Seguramente não é por acaso
que num desgoverno que zela cuidadosamente pelo culto à ignorância, como se
isso fosse item de pauta do Produto Interno Bruto, o Ministério da Educação -
e, por extensão, toda a área da cultura, da arte e do patrimônio histórico –
figure como a pasta governamental mais desprestigiada, espezinhada e humilhada
pelo mandatário desta República Antidemocrática Bolsonariana.
Num país de dezenas de
milhões de analfabetos de todos os matizes, desde os que nada sabem de
letramento até os que conseguem ler, mas pouco ou nada compreendem daquilo que
leram.

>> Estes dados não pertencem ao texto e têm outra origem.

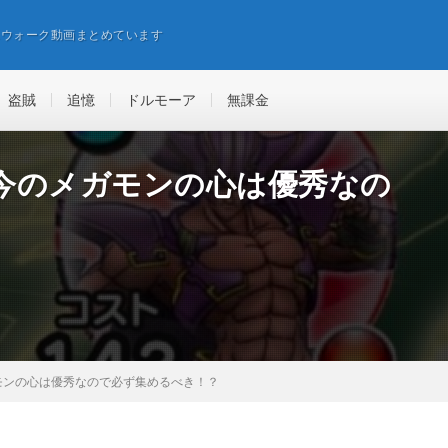
エウォーク動画まとめています
盗賊
追憶
ドルモーア
無課金
今のメガモンの心は優秀なの
モンの心は優秀なので必ず集めるべき！？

Num país no qual são bastante elevadas as taxas de evasão escolar nos
níveis médio e superior. Num país onde se encontram aos montes, vergonhosa e
estarrecedoramente aos montes, escolas mal, muito mal aparelhadas tanto física
como humanamente. Num país, enfim, que desvaloriza sobremaneira a pessoa e a
profissão do professor, do mestre, daquele que nos ensina a compreender e a ler
o que não só dizem as letras e as palavras, como também o mundo em si, a
Educação – assim mesmo, com inicial maiúscula – está sendo tratada pelo senhor
Jair Bolsonaro como artigo de última necessidade.
Rebaixado a Ministério da
Deseducação, a pasta ministerial que deveria figurar como uma espécie de farol
do verdadeiro progresso socioeconômico do país, vem sofrendo todo tipo de
desprezo e de descaso, como se fosse algo apenas acessório, supérfluo e menor e
não uma instância fundamental para que nós vislumbremos um bom futuro e, de
alguma maneira, apostemos e acreditemos que este país tem jeito e que a vida
vai melhorar, porque é a educação que transforma; é a educação que faz evoluir;
é a educação que nos civiliza; é a educação que nos tira da condição de animal
e nos humaniza; é a educação que faz com que pensemos e possamos construir uma
sociedade alicerçada em valores de igualdade, de justiça, de respeito e de luta
pelo bem comum; é a educação que nos confere – e isso, Jair Bolsonaro, eu
aprendi com o meu mestre Paulo freire, que o senhor odeia, lendo, entre outras
de suas obras, Pedagogia da autonomia
e Educação como prática da liberdade –
um entendimento claro de qual é o nosso lugar e papel no mundo e a dimensão e o
valor da nossa liberdade.
Apesar de desacreditar e
manter uma verdadeira ojeriza contra a figura pública do senhor Jair Bolsonaro
e, por conseguinte, também por todos aqueles que ele recruta para participar do
seu desgoverno, por acreditar que gente realmente honesta, virtuosa e escrupulosa
jamais tomaria parte como auxiliar de um governante que, a meu ver, é, em
muitos aspectos, desprezível, eu torço pelo país, até porque uma hora esse
canalha vai sair de cena e, de novo, teremos de apostar numa outra
possibilidade de acerto. Dito isso e considerando que, em um ano e meio, o
Ministério da Educação serviu como palco para apresentações de stand up comedy e de idiossincrasias bastante
ruinosas para o seu bom funcionamento, eu, que não vejo outro meio de sairmos
do buraco no qual estamos a não ser investindo em educação, tolamente me vi
animado e esperançoso quando do anúncio de que um pós-doutor e, ainda por cima
negro, iria assumir o comando da tal pasta ministerial. Não demorou para que a
minha fantasia e o meu princípio de simpatia pela figura aparentemente
bonachona e serena do senhor Carlos Alberto Decotelli, supostamente um orgulho
da raça, um cisne negro a ruflar suas asas sobre o concreto armado de Oscar
Niemeyer no cerrado brasileiro, definhassem a ponto de me entristecer.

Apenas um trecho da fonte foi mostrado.